* _DATA BELOW_:
Segment Open

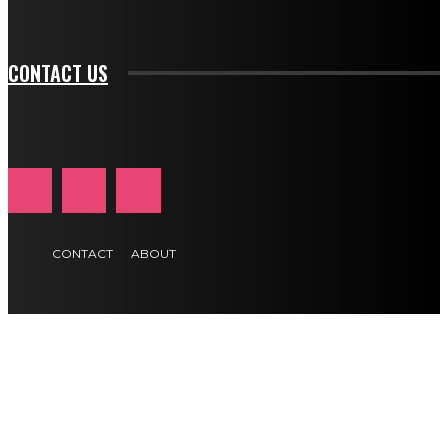
btn_text_color_hover="#e84474"]
CONTACT US
CONTACT
ABOUT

Segment Closed

* _EXERCISE PROMPT_: Leave the pictures out. Otherwise, output the listing above exactly.

* _WRITTEN SOLUTION_:
btn_text_color_hover="#e84474"]
CONTACT US
CONTACT
ABOUT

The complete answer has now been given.